AKA: University of Washington, Seattle, Burke Museum of Natural History and Culture, Seattle, WA

Structure Type: built works - exhibition buildings - museums; built works - public buildings - schools - university buildings

Designers: Chiarelli, James J., Architect (firm); James Joseph Chiarelli (architect)

Dates: constructed 1962

2 stories, total floor area: 68,916 sq. ft.

17th Avenue NE and NE 45th Street
University of Washington Campus, Seattle, WA 98195-3010

OpenStreetMap (new tab)
Google Map (new tab)
click to view google map
On University of Washington, Seattle, Campus, at 17th Avenue NE and NE 45th Street.

Overview

Funded as a memorial for Judge Thomas Burke, early Seattle promoter and associate of railroad baron James J. Hill, the Burke has developed collections that explore the cultural and natural history of Washington State.

Building History

Both chambers of the Washington legislature authorized the establishment of the Washington State Museum on 03/06/1899. Its purpose, according to the original law was as follows: "The museum of the university of Washington is hereby constituted the state museum as a depository for the preservation and exhibition of documents and objects possessing an historical value, of materials illustrating the flora, fauna, anthropology, mineral wealth and natural resources of the state, and for all documents and objects whose preservation will be of value to the student of history and the natural sciences." Initially, items from the museum's collections were displayed in Denny and Science (Parrington) Halls, but spaces for storage and exhibition increased dramatically following the 1909 Alaska-Yukon-Pacific Exposition (AYPE). After the fair's closure in 1910, the California Building received the ethnographic collections and the former Forestry Building received the natural specimens.
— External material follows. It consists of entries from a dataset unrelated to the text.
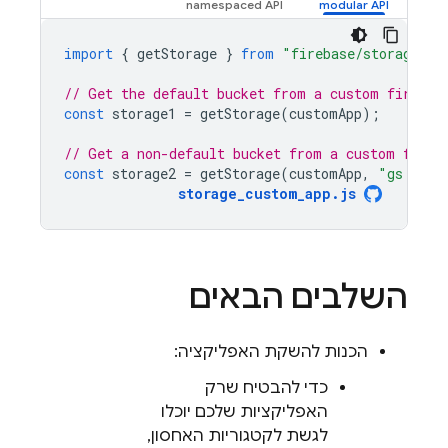
import
{
getStorage
}
from
"firebase/storage"
;
// Get the default bucket from a custom firebas
const
storage1
=
getStorage
(
customApp
);
// Get a non-default bucket from a custom fireb
const
storage2
=
getStorage
(
customApp
,
"gs://my
storage_custom_app
.
js
השלבים הבאים
הכנות להשקת האפליקציה:
כדי להבטיח שרק
האפליקציות שלכם יוכלו
לגשת לקטגוריות האחסון,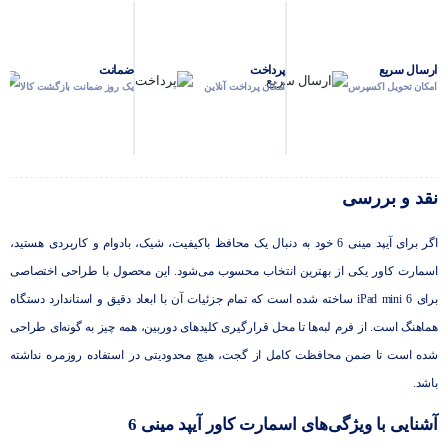
ارسال سریع
پرداخت
ضمانت
امکان تحویل اکسپرس
امکان پرداخت آنلاین
یک روز ضمانت بازگشت کالا
نقد و بررسی
اگر برای آیپد مینی 6 خود به دنبال یک محافظ باکیفیت، شیک، بادوام و کاربردی هستید،
اسمارت کاور یکی از بهترین انتخاب محسوب می‌شود. این محصول با طراحی اختصاصی
برای iPad mini 6 ساخته شده است که تمام جزئیات آن با ابعاد دقیق و استاندارد دستگاه
هماهنگ است. از فرم لبه‌ها تا محل قرارگیری کلیدهای دوربین، همه چیز به گونه‌ای طراحی
شده است تا ضمن محافظت کامل از گجت، هیچ محدودیتی در استفاده روزمره نداشته
باشد.
آشنایی با ویژگی‌های اسمارت کاور آیپد مینی 6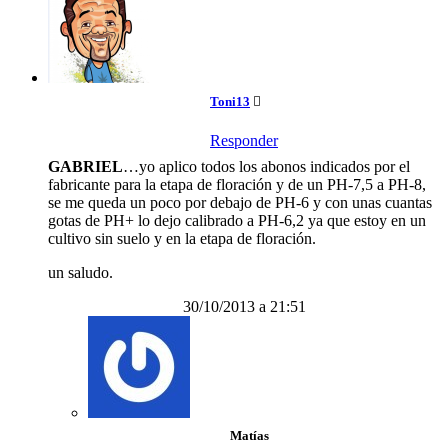
Toni13
Responder
GABRIEL
…yo aplico todos los abonos indicados por el
fabricante para la etapa de floración y de un PH-7,5 a PH-8,
se me queda un poco por debajo de PH-6 y con unas cuantas
gotas de PH+ lo dejo calibrado a PH-6,2 ya que estoy en un
cultivo sin suelo y en la etapa de floración.
un saludo.
30/10/2013 a 21:51
Matías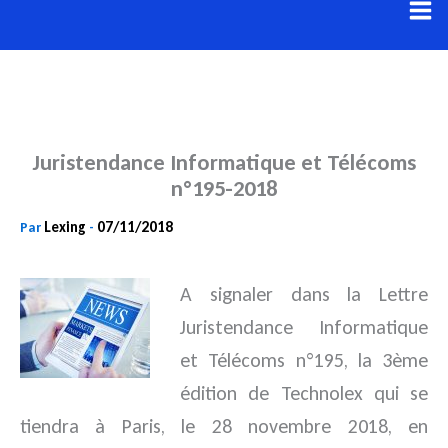
Aller
au
contenu
Juristendance Informatique et Télécoms
n°195-2018
Lexing
07/11/2018
Par
-
A signaler dans la Lettre
Juristendance Informatique
et Télécoms n°195, la 3ème
édition de Technolex qui se
tiendra
à Paris, le 28 novembre 2018, en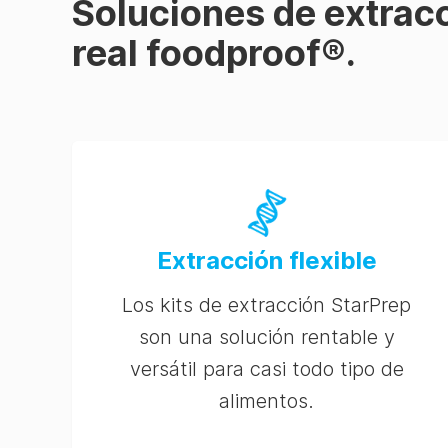
Soluciones de extracc
real foodproof®.
Extracción flexible
Los kits de extracción StarPrep
son una solución rentable y
versátil para casi todo tipo de
alimentos.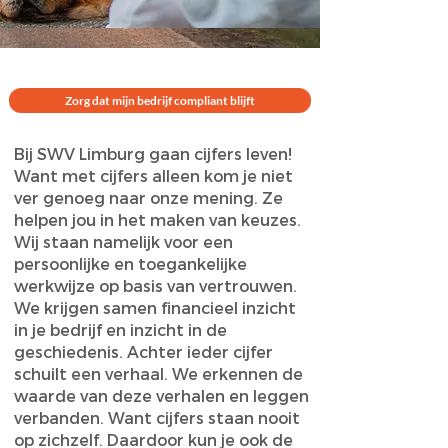
Zorg dat mijn bedrijf compliant blijft
Bij SWV Limburg gaan cijfers leven!
Want met cijfers alleen kom je niet
ver genoeg naar onze mening. Ze
helpen jou in het maken van keuzes.
Wij staan namelijk voor een
persoonlijke en toegankelijke
werkwijze op basis van vertrouwen.
We krijgen samen financieel inzicht
in je bedrijf en inzicht in de
geschiedenis. Achter ieder cijfer
schuilt een verhaal. We erkennen de
waarde van deze verhalen en leggen
verbanden. Want cijfers staan nooit
op zichzelf. Daardoor kun je ook de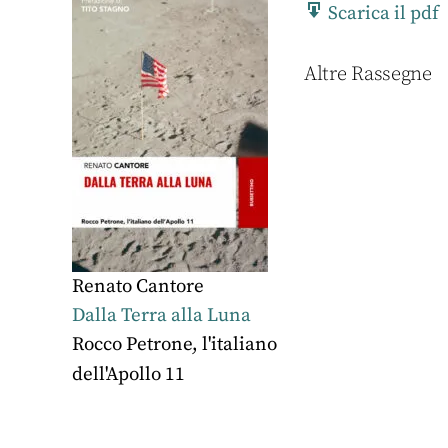
Scarica il pdf
Altre Rassegne
Renato Cantore
Dalla Terra alla Luna
Rocco Petrone, l'italiano
dell'Apollo 11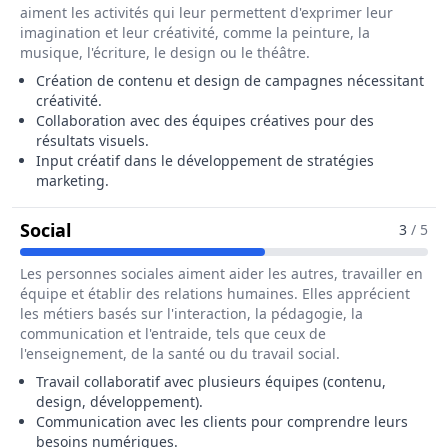
aiment les activités qui leur permettent d'exprimer leur
imagination et leur créativité, comme la peinture, la
musique, l'écriture, le design ou le théâtre.
Création de contenu et design de campagnes nécessitant
créativité.
Collaboration avec des équipes créatives pour des
résultats visuels.
Input créatif dans le développement de stratégies
marketing.
Pour Le Métier De Chargé / Chargée De Ma
Social
3
/ 5
Les personnes sociales aiment aider les autres, travailler en
équipe et établir des relations humaines. Elles apprécient
les métiers basés sur l'interaction, la pédagogie, la
communication et l'entraide, tels que ceux de
l'enseignement, de la santé ou du travail social.
Travail collaboratif avec plusieurs équipes (contenu,
design, développement).
Communication avec les clients pour comprendre leurs
besoins numériques.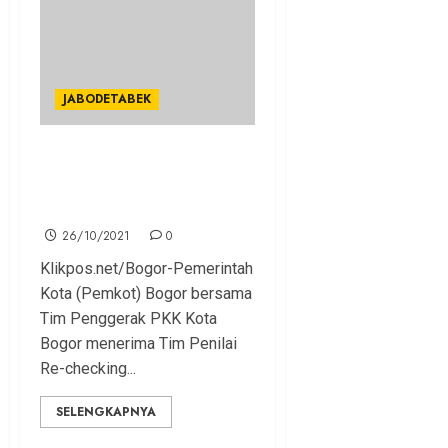
JABODETABEK
Kelurahan Empang Dinilai,
Optimis Jadi Juara PKK
Tingkat Provinsi
26/10/2021
0
Klikpos.net/Bogor-Pemerintah
Kota (Pemkot) Bogor bersama
Tim Penggerak PKK Kota
Bogor menerima Tim Penilai
Re-checking...
SELENGKAPNYA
The California Building developed significant structural problems by 1914, and the ethnographic items were relocated to the Forestry Building where the entire collection remained until 1923 when the colossal timbers of this AYPE pavilion began to show significant deterioration. The collection was removed from here and stored until 1927, when the museum opened in the Washington State Building. It remained here until the UW Faculty Senate formally requested a replacement museum, starting a process that was not completed until nine years later.

In 1958, Seattle architect James Chiarelli (1908-1990) produced plans for a $900,000 design for the Thomas Burke Memorial Washington State Museum, for which construction was to have begun in 02/1959. According to the Seattle Times of 09/15/1959, this 1958-1959 design "'was too much building planned for the money available....'" The article continued, "The difficulty apparently was over what other facilities would be contained in the building in addition to the museum." The article indicated that Chiarelli would aim to present new, less expensive plans before the UW Board of Regents at their 12/1959 meeting. It also stated that the UW authorized Chiarelli to renew work on the plans in 09/1959, suggesting that the architect spent nearly 3/4ths of 1959 waiting for the university's decision about whether to proceed or not.

The Estate of Caroline McGilvra Burke, Thomas Burke's wife, provided most of the funds for the museum's construction, and the Burkes' collections of Northwest Indian objects were also part of the donation. She made this bequest at her death in 1925. By 1959, the interest on the estate gift had probably grown to the point where a museum of modest size could have been built.

Tel: 206.543.5590 (2007).

Demolition

In 2015, plans for the demolition of the Burke Museum #1 were disclosed. A new museum, three stories in height, would replace it containing 105,387 square feet of space.